When Kilcoo lost out to all-conquering Corofin in the All-Ireland club football final back in January, the Down and Ulster champions sought solace in a familiar sporting refrain - 'There's always next year'.
The only problem is there is no 'next year' this time round as both the Ulster and All-Ireland club championships have been ruled out because of time constraints resulting from the Covid-19 epidemic.
And the disappointment sparked by this turn of events has grown more acute following what is generally felt to be the best series of county championships in Ulster for some considerable time.
Kilcoo assistant manager Conleith Gilligan was a member of the Ballinderry Shamrocks side that caused a major upset in the 2002 All-Ireland club final when they pulled the rug from under the feet of hot favourites Nemo Rangers, the Cork and Munster champions, at Semple Stadium, Thurles.
Since then, Gilligan's appreciation of what he sees as the value and credibility of the both the provincial and All-Ireland club championships has been enhanced.
"I think it is a great pity that the champion teams from the various counties in this part of the world won't get the opportunity to participate in the Ulster club championship," he says.
"I firmly believe it is a great competition as it affords teams the chance to test themselves against other sides of real quality and maybe reach the All-Ireland series. I feel that the overall standard here this year has been exceptionally high and this could have made for a smashing provincial series."
Corofin made it three All-Ireland club titles on the trot by getting the better of Kilcoo, who were playing in the competition for the first time, at the start of this year.
"I think the experience we gained in the competition would have stood to us this time round but you have to say that we were aware success at county level was the most clubs could hope for this year," concedes Gilligan.
In the past two decades, the All-Ireland club title has landed in Ulster on five occasions with Crossmaglen Rangers (3), Ballinderry and St Gall's doing the honours.
With just the Cavan, Donegal and Derry finals to be played in Ulster, the curtain will come down shortly on what has been an electrifying club championship, the consistently high-octane action providing watching county team bosses with considerable food for thought.

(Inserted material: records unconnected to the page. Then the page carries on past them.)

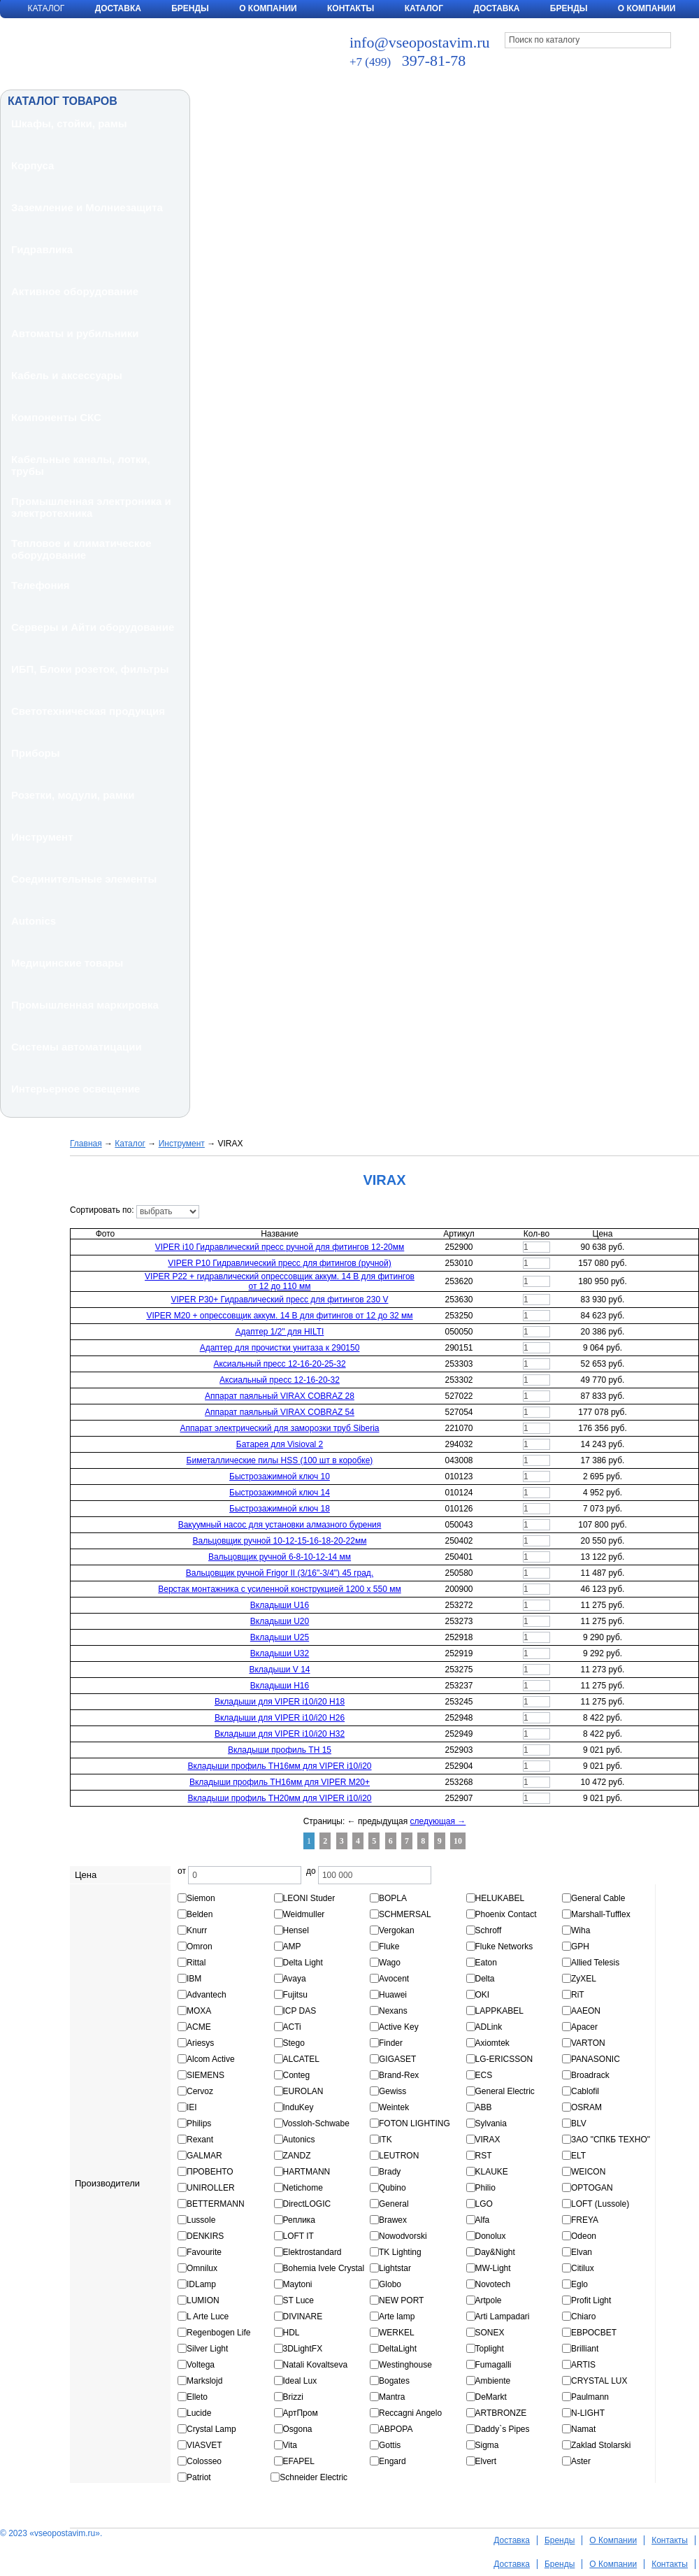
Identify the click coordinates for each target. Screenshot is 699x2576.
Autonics (33, 921)
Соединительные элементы (84, 879)
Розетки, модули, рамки (73, 795)
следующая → (438, 1821)
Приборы (35, 753)
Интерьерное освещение (75, 1089)
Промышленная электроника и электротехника (91, 507)
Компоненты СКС (56, 417)
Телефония (40, 585)
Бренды (190, 8)
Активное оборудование (74, 291)
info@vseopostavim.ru (420, 42)
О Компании (268, 8)
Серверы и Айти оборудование (92, 627)
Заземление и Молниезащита (87, 207)
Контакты (350, 8)
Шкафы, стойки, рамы (69, 123)
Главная (86, 1143)
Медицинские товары (67, 963)
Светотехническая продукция (88, 711)
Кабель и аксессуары (66, 375)
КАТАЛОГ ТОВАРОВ (62, 101)
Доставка (118, 8)
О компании (647, 8)
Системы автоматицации (76, 1047)
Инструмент (42, 837)
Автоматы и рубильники (74, 333)
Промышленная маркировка (85, 1005)
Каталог (424, 8)
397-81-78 (408, 60)
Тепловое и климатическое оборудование (81, 549)
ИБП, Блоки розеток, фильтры (90, 669)
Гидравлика (42, 249)
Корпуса (32, 165)
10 (458, 1841)
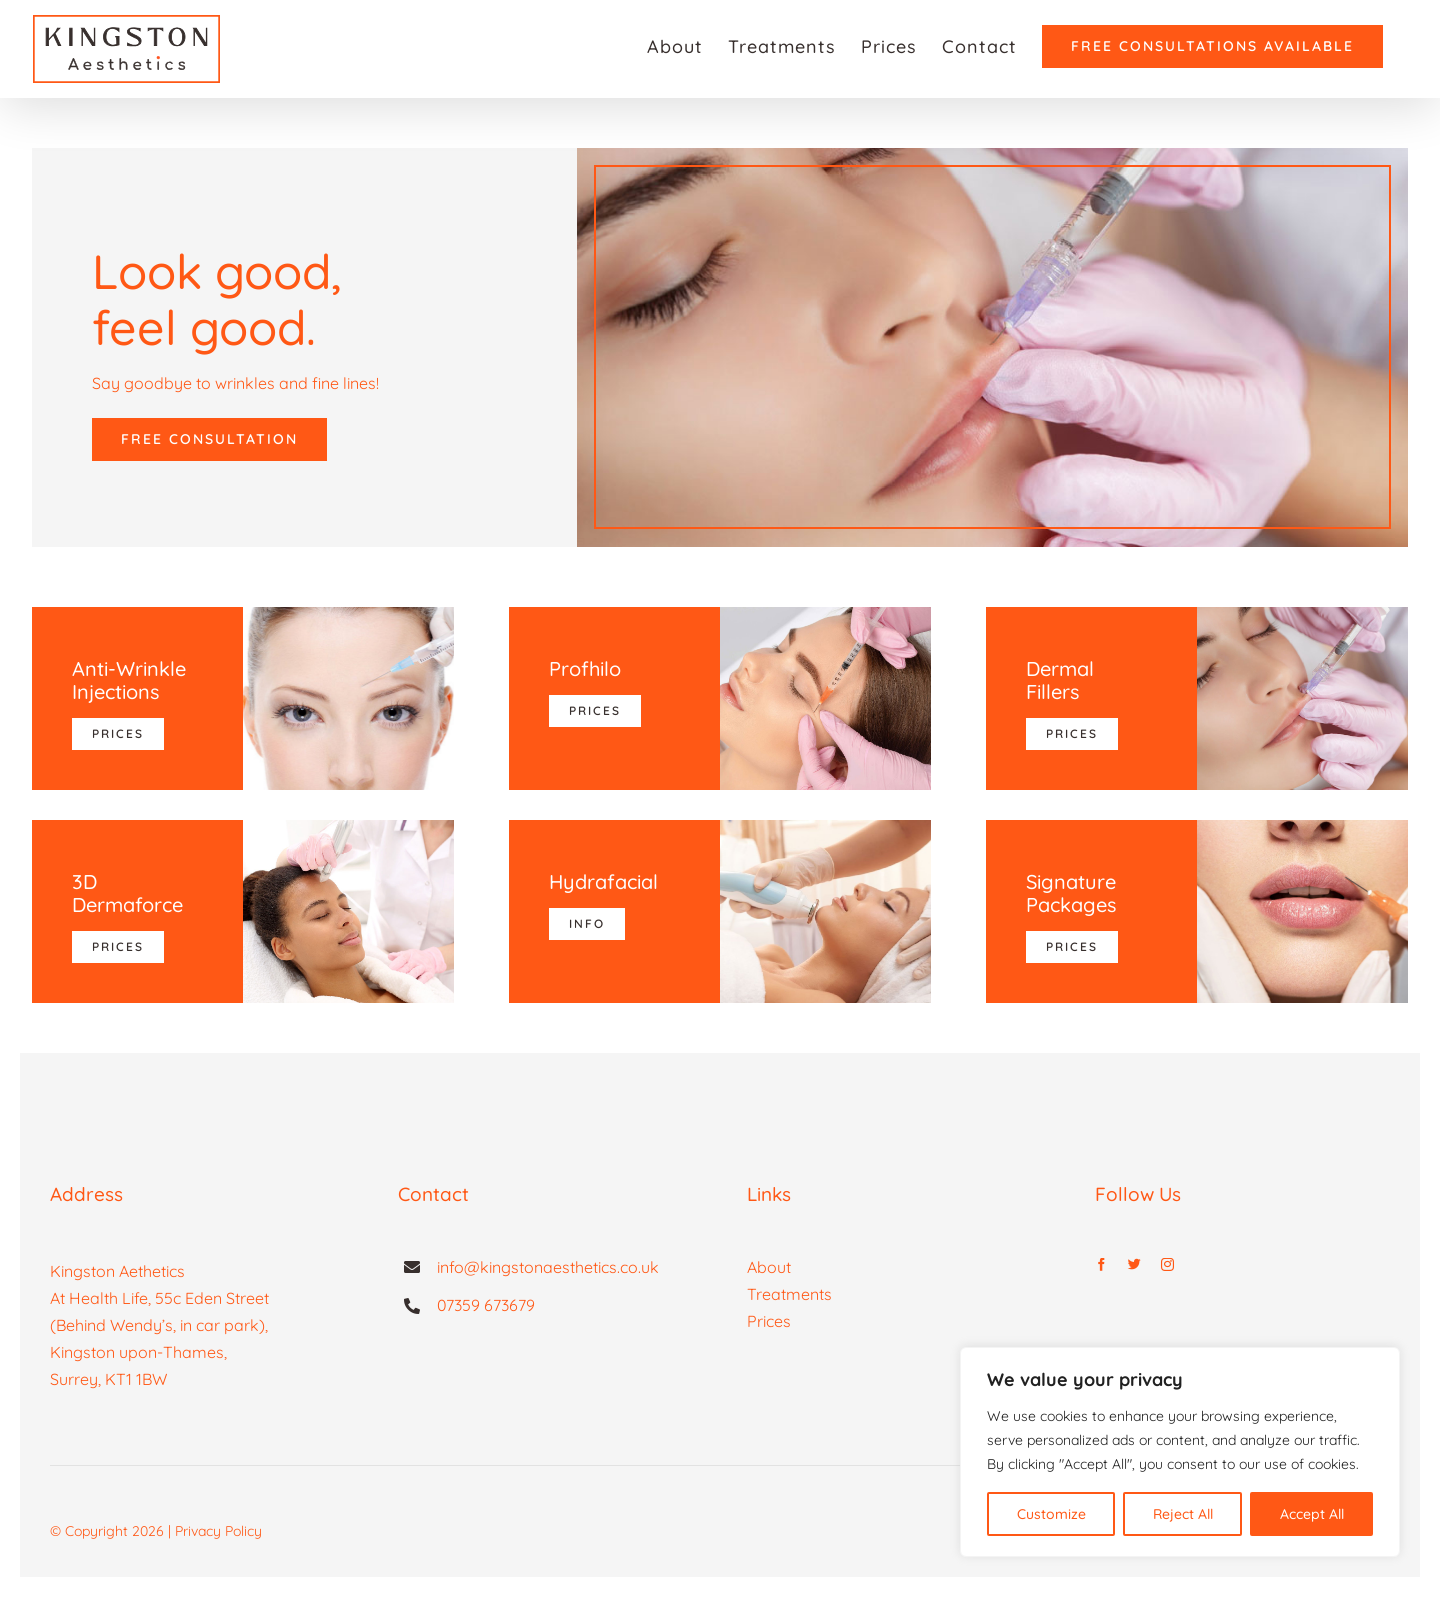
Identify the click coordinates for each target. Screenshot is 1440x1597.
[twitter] (1134, 1264)
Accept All (1312, 1514)
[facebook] (1101, 1264)
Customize (1051, 1514)
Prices (769, 1321)
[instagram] (1167, 1264)
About (769, 1267)
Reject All (1183, 1514)
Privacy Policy (218, 1531)
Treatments (789, 1294)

Derry manager Rory Gallagher was a key member of the hugely successful 2010 St Gall's side while Lenny Harbinson, the current Antrim boss, was in charge of St Gall's.
Gilligan is adamant that the experience which players gain on the All-Ireland club stage can help cement their careers.
"There is no doubt that they can derive great benefits from this," he adds.
"It's only by rubbing shoulders with the best teams that Ulster sides can become better.
"I suppose we must content ourselves by repeating that there's always next year!"
Any faint ray of hope there might have been for the provincial competition was clinically quashed by Croke Park Head of Games, Feargal McGill.
"It's not going to happen," he insisted.
"We're operating on the basis that the inter-county championship will go ahead and if it doesn't, the reasons that will prevent it from taking place are going to be the same reasons that club championships can't either."